Task
What to return is the tail of the data, from the line that contains "Destinos em Portugal" down to the last line, copied exactly.
======== Extracted material ========
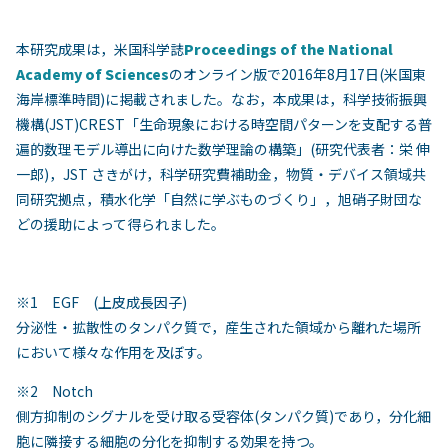
本研究成果は，米国科学誌
Proceedings of the National
Academy of Sciences
のオンライン版で2016年8月17日(米国東
海岸標準時間)に掲載されました。なお，本成果は，科学技術振興
機構(JST)CREST「生命現象における時空間パターンを支配する普
遍的数理モデル導出に向けた数学理論の構築」(研究代表者：栄 伸
一郎)，JST さきがけ，科学研究費補助金，物質・デバイス領域共
同研究拠点，積水化学「自然に学ぶものづくり」，旭硝子財団な
どの援助によって得られました。
※1 EGF (上皮成長因子)
分泌性・拡散性のタンパク質で，産生された領域から離れた場所
において様々な作用を及ぼす。
※2 Notch
側方抑制のシグナルを受け取る受容体(タンパク質)であり，分化細
胞に隣接する細胞の分化を抑制する効果を持つ。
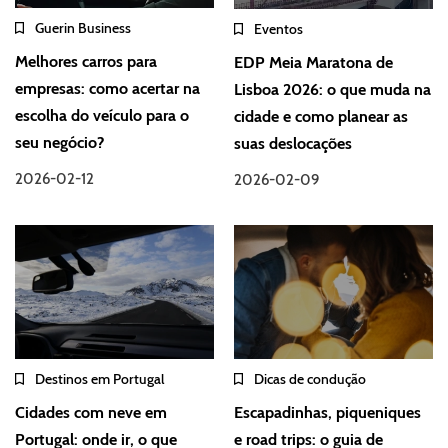
Guerin Business
Eventos
Melhores carros para
EDP Meia Maratona de
empresas: como acertar na
Lisboa 2026: o que muda na
escolha do veículo para o
cidade e como planear as
seu negócio?
suas deslocações
2026-02-12
2026-02-09
Destinos em Portugal
Dicas de condução
Cidades com neve em
Escapadinhas, piqueniques
Portugal: onde ir, o que
e road trips: o guia de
========
Response to this task
Destinos em Portugal
Dicas de condução
Cidades com neve em
Escapadinhas, piqueniques
Portugal: onde ir, o que
e road trips: o guia de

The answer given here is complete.